Cet été, KENZO présente la nouvelle version de sa fragrance iconique FLOWER BY KENZO L’Absolue. Pour cette occasion, la Maison a choisi une ambassadrice engagée : Masami Charlotte Lavault.
« Les fleurs sont le luxe de la nature »
En 2013, après avoir travaillé plus de dix ans en tant que designer industriel à Londres, cette franco-japonaise décide de tout quitter pour revenir à Paris et installer la première ferme florale au cœur de la capitale.
Son leitmotiv : cultiver des fleurs de façon durable et transmettre sa passion au plus grand nombre.
Loin d’imaginer le succès qu’elle allait rencontrer avec son projet, Masami Charlotte Lavault est aujourd’hui l’ambassadrice de la nouvelle fragrance FLOWER BY KENZO L’Absolue imaginée par Alberti Morillas. Sur le point d’ouvrir sa deuxième ferme et sa « School Flower » avec l’aide de la Maison KENZO, elle est également le visage de la nouvelle image Kenzo « pour un monde plus beau ».
Rencontre avec une passionnée, à la croisée du luxe et de la préservation de l’environnement
Pour commencer, pourriez-vous revenir sur votre parcours et la naissance de votre projet d’une ferme florale en plein Paris ?

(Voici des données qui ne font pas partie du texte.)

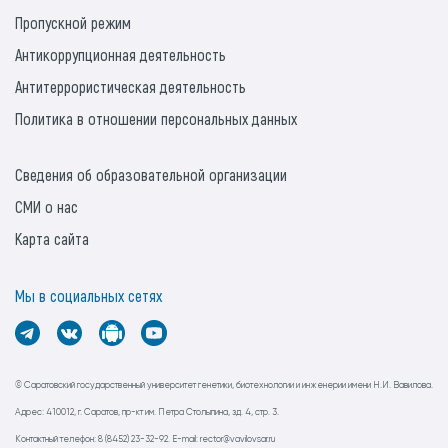
Пропускной режим
Антикоррупционная деятельность
Антитеррористическая деятельность
Политика в отношении персональных данных
Сведения об образовательной организации
СМИ о нас
Карта сайта
Мы в социальных сетях
© Саратовский государственный университет генетики, биотехнологии и инженерии имени Н.И. Вавилова.
Адрес: 410012, г. Саратов, пр-кт им. Петра Столыпина, зд. 4, стр. 3.
Контактный телефон: 8 (8452) 23-32-92. E-mail: rector@vavilovsar.ru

Je m’appelle Masami Charlotte Lavault, mon nom est moitié français, moitié japonais.
Il y a 10 ans, j’étais designer industriel pour des voitures, des lunettes, et d’autres objets qui nous entourent. Ce que l’on faisait, c’était du fast-design – il fallait travailler très vite, très mal, et il n’y avait pas du tout de prise en compte au niveau de l’écologie, ce qui m’a beaucoup attristé.
Bien souvent, quand on pose des questions sur la reconversion, les gens ont une vision très douce et très heureuse de ce revirement, mais dans mon cas, on est surtout dans un constat plutôt négatif. Donc tout d’un coup, j’ai décidé d’arrêter.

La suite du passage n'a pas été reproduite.